TASK BRIEF ▸ Search the records for the word "Concentration" and copy every line in which it occurs.

-- DATA PROVIDED follows --

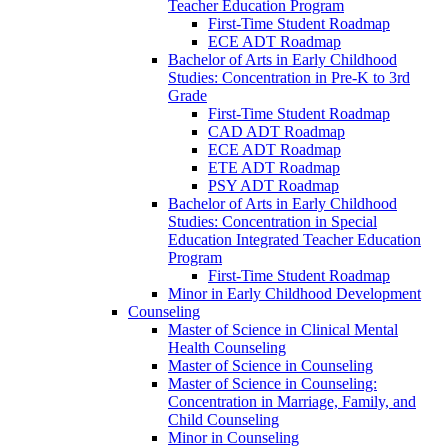
Teacher Education Program
First-​Time Student Roadmap
ECE ADT Roadmap
Bachelor of Arts in Early Childhood
Studies: Concentration in Pre-​K to 3rd
Grade
First-​Time Student Roadmap
CAD ADT Roadmap
ECE ADT Roadmap
ETE ADT Roadmap
PSY ADT Roadmap
Bachelor of Arts in Early Childhood
Studies: Concentration in Special
Education Integrated Teacher Education
Program
First-​Time Student Roadmap
Minor in Early Childhood Development
Counseling
Master of Science in Clinical Mental
Health Counseling
Master of Science in Counseling
Master of Science in Counseling:
Concentration in Marriage, Family, and
Child Counseling
Minor in Counseling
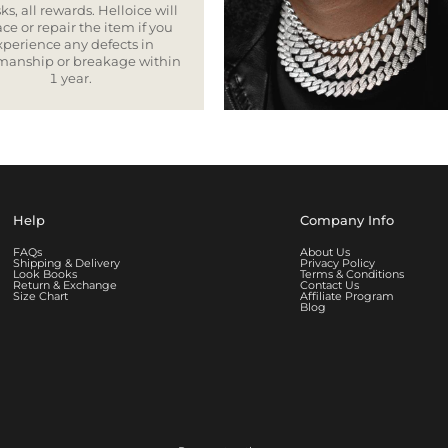
ks, all rewards. Helloice will
ce or repair the item if you
xperience any defects in
smanship or breakage within
1 year.
Help
Company Info
FAQs
About Us
Shipping & Delivery
Privacy Policy
Look Books
Terms & Conditions
Return & Exchange
Contact Us
Size Chart
Affiliate Program
Blog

-- DATA PROVIDED concluded --

SOLUTION TO THIS TASK ▸
Studies: Concentration in Pre-​K to 3rd
Studies: Concentration in Special
Concentration in Marriage, Family, and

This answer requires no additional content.